Guys Guys!!! Come on, play nicely! I get picked up on a photo of an old Gas Station taken not being pre 65 and yet here you guys are arguing in the playground like a bunch of kids!! Starting to take the fun out of HAMB for me.
Well I owned a 64 Corvette 365 hp and a 66 Corvair 140 hp. Two totally different cars. I trded the Corvette in on the Corvair as I was going active duty in the Navy. The Corvette was fast, sounded great and looked great. It rode miserable and was awful in stop and go traffic. It required way too much attention to keep it running right, would load up and stall if it idled too long and the valves needed setting way too often. The Corvair rode a hundred times better, handled damn near as good and was a much more user friendly vehicle. I remember I had the Corvette about a month when I met a guy in town that had owned one earlier. The first thing out of his mouth was "are you sick of it yet?"
My 442 was totaled by an elderly idiot in a Suburban, so I found a 68 Camaro that ticked all my boxes: RS/SS, 4 speed, Astro Blue, white ragtop - sat in it for about 5 seconds and hopped out. Friend inquired whether there was a tarantula inside - nope, just felt really cheap compared to the Olds.
Well, having owned and raced 2 C1's with 360/327 FI before it, I knew exactly what to expect of my '64 365/327. It was not at all difficult to maintain, did not load up in traffic and handled like it was on rails. Sounds like you weren't used to driving and maintaining solid lifter cars. The guys at Harry Mann Chev. knew how to tune and keep them in top shape. No way did a tail heavy rear engine car handle anywhere near that. Even Porsches require special driving techniques to make that work as well as they do. My 61 Corvair in the 3 months I owned it looked nice but was a snore and it would come around on you if pushed too hard in the turns. Your experience may be different but I think real Corvette guys would agree with mine. Anybody who was sick of a C2, maybe belonged in a different vehicle.

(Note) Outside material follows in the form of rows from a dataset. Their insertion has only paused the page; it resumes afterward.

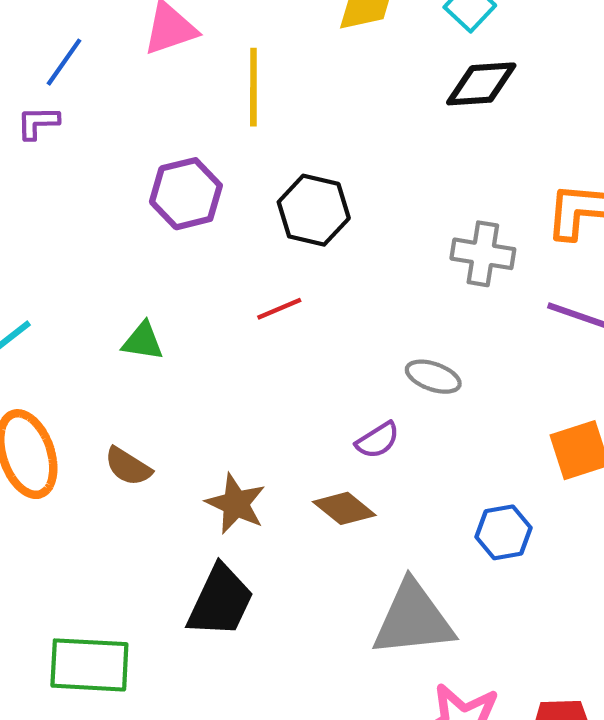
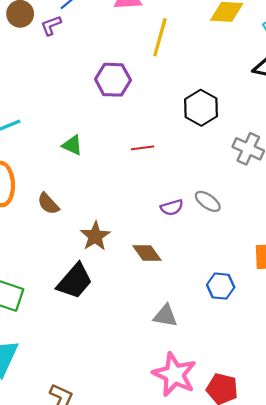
purple L-shape: (38, 123) -> (51, 25), turned -35
black hexagon: (314, 210) -> (201, 108), moved
purple semicircle: (378, 440) -> (172, 207), moved
gray triangle: (413, 619) -> (165, 316), size x0.6

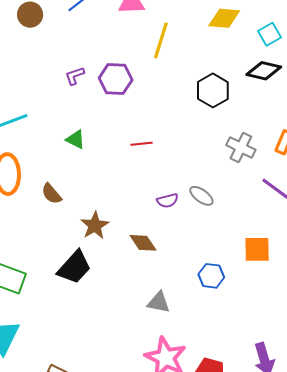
purple L-shape: (51, 25) -> (75, 76), moved
black hexagon: (201, 108) -> (213, 90), moved

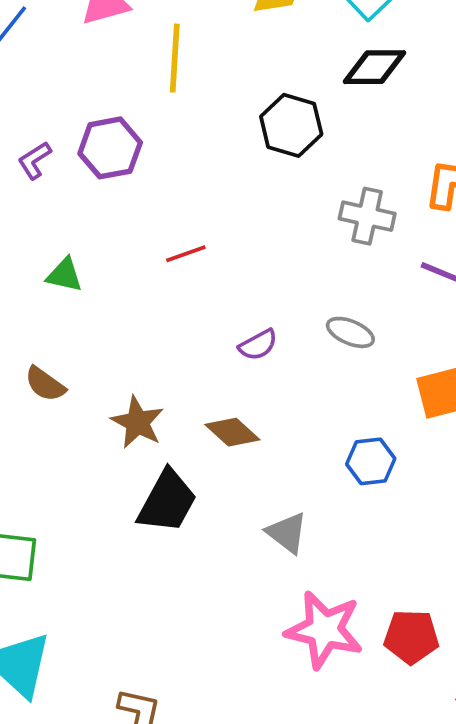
gray ellipse: (201, 196) -> (350, 332), moved
black trapezoid: (74, 267) -> (167, 501), moved
gray triangle: (159, 302) -> (287, 533), turned 40

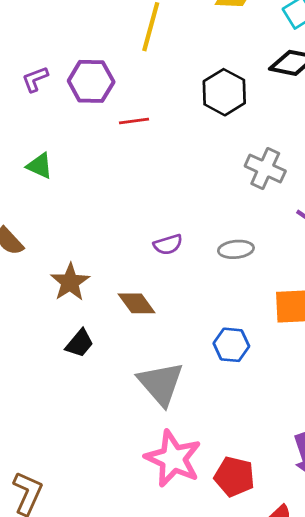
red line: (186, 254) -> (134, 121), moved
gray ellipse: (350, 332) -> (236, 249), turned -40
black trapezoid: (167, 501) -> (80, 343), size x0.6
gray triangle: (287, 533) -> (161, 384), size x1.5

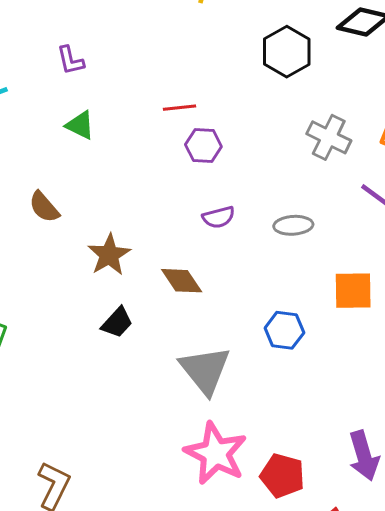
purple L-shape: (35, 79) -> (70, 60), moved, turned -84
purple hexagon: (91, 81) -> (203, 146), moved, size x0.7
red line: (134, 121) -> (180, 108), moved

Just can't help myself with self restraint with this one ..... .... After some detailed deliberation and minor disassembly, our adult evening shop teacher Mr. Mike Techart shown here with his astute class has apparently found this particular nailhead's problem even after enlarging the carb's AFB idle channel restrictor in an attempt to cure lean off-idle stumble but the problem continued ... so as Mike exclaims ... " Look here class I think I have found it, the point gap after all this has been wrong " ...

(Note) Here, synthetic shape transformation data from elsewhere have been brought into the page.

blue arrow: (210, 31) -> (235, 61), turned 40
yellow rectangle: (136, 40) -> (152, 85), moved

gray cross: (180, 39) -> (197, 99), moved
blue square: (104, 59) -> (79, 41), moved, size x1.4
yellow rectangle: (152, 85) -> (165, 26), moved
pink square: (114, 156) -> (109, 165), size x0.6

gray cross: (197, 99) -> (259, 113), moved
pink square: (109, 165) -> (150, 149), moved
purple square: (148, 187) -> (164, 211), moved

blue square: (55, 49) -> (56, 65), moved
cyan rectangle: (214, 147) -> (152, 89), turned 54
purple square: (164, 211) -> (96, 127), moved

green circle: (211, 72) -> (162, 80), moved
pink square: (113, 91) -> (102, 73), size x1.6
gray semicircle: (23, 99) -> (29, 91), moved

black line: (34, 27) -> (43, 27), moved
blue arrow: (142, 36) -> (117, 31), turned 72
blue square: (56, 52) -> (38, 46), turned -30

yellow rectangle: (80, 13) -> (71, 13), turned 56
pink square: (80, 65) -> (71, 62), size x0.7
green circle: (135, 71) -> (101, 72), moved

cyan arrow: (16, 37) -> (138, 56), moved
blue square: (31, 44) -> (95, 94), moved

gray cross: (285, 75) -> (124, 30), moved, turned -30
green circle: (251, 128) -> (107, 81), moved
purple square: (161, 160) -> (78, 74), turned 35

https://archive.org/details/TheFastandtheFuriousJohnIreland1954goofyrip The original movie from 1954. Has nothing to do with the current, never ending franchise. Sent from my online shouting device
1958 Hoosier 100, Jimmy Reece, Bignotti #14. I did not know they ran the pavement Indy cars on dirt, he finished 7th, info with picture. I was at Milwaukee, mid/late 60's (pavement) when AJ Foyt had the race won with his dirt car until a tire and or fuel problem forced a pit stop late in race
Corvette haters will always hate them no matter what. I was fortunate to buy my first one new in 1964. Never had a complaint, other than having to sell it, to go to work for my Uncle Sam.

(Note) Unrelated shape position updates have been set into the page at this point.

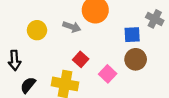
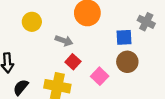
gray arrow: (72, 27) -> (64, 41), moved
yellow circle: (37, 30) -> (32, 22), moved

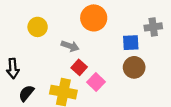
gray cross: (146, 22) -> (153, 27), turned -35
pink square: (100, 76) -> (96, 82), moved

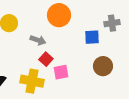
brown circle: (134, 67) -> (103, 66), moved
pink square: (96, 82) -> (61, 72), turned 35

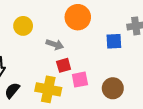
red square: (46, 59) -> (64, 65), turned 32
brown circle: (103, 66) -> (113, 88), moved

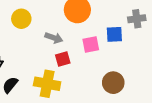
pink square: (80, 80) -> (91, 45), moved

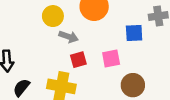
yellow circle: (21, 19) -> (53, 16), moved
pink square: (91, 45) -> (111, 58), moved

Not that I care but I’ve seen more Corvairs on here than 60 Plymouth’s a few months ago and I thought that was a lot.
I drove the family Corvair Corsa to high school and taught my two younger sisters to master the 4 speed at closed shopping center parking lots on Sunday. On weekends I entered slaloms and gymkhana with it. It was special fun driving in icekhana on frozen lakes. We had to keep the widows rolled down and carry a life preserver in the car. Yikes!